To reach out and screen all Medicaid populations (Medi-Cal in California), ChapCare has embarked on a multi-pronged community outreach effort including video announcements on public buses and the use of eligibility screening on portable tablets with a 90-second screening quiz clinic workers can take out to their communities. 

Enrollment is a three-step process

While ChapCare recognizes there is no magic button for enrollment, the organization has  developed a process that combines an involved and educated clinic staff with cloud-based mobile-enabled technology.  

  1. Screening – Patients need assistance with readily identifying which program(s) they may qualify to receive. For many community clinics, this includes Medicaid, as well as county programs that help single pregnant women, displaced workers and immigrants awaiting legal status.
  2. Enrollment – Signing up for a plan or program is often complicated and time-consuming, as it may involve providing verification of income, proof of residency and proof of identity with a driver's license or birth certificate. This process can be daunting for many underserved populations, but can be made easier with supportive staff members and easy-to-use technology.
  3. Eligibility – This step ensures patients become enrolled. This measure is of most interest to providers because it guarantees that claims will be compensated by third-party payers. 

When an uninsured patient comes into the facility, or when facility staff members meet uninsured patients in the community, clinic workers walk the patients through five screening steps that cover basic information, such as: 

  • residence 
  • employment status
  • demographic information 
  • income
  • special health conditions (due to special programs based on health conditions)

With an early fall 2013 enrollment in California, ChapCare's outreach staff screened an average of 200 people per month over six months. Close to 70 percent of the people they screened were successfully enrolled in an appropriate health plan. 

Through detailed reports provided by the eligibility software, the organization was also able to meet reporting demands while maintaining and even securing additional grants.

A three-step enrollment strategy

Taking a page from ChapCare, the following three strategies can help FQHCs and other community clinics serving underserved populations build on their current enrollment efforts.  

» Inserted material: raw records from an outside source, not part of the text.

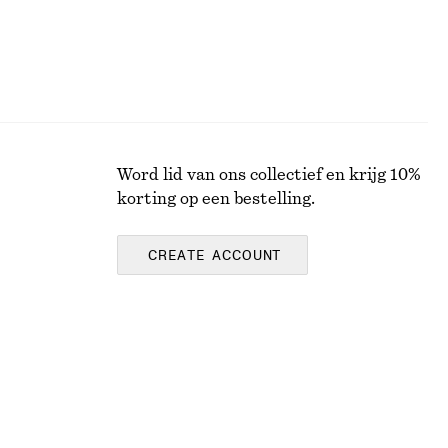
Word lid van ons collectief en krijg 10%
korting op een bestelling.
CREATE ACCOUNT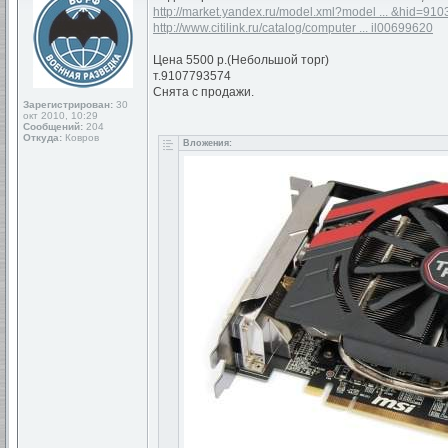
http://market.yandex.ru/model.xml?model ... &hid=910
http://www.citilink.ru/catalog/computer ... il00699620
Цена 5500 р.(Небольшой торг)
т.9107793574
Снята с продажи.
Зарегистрирован:
30
окт 2010, 10:29
Сообщений:
204
Откуда:
Ковров
Вложения:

  1. Develop partnerships with other local community health clinics and providers. Collaborations could include a shared database and combined outreach opportunities.
  2. Expand community-based and localized enrollment by attending health fairs and local events. Use a tablet or electronic-based medium to screen potential patients.
  3. Use a simple screening program to quicken the insurance process in the field and at the office – this screening program should be accessible by computer and tablet so that it can be utilized at multiple locations.

Continuing to reach out to the nation's uninsured throughout 2014 will help patients secure their medical home and just as important, help clinics' bottom lines. The result of such efforts not only will greatly help uninsured patients, it benefits busy office staff who don't have to take time away from patient care or other duties to manage uninsured patients and also ensures providers of healthcare services secure prompt reimbursement.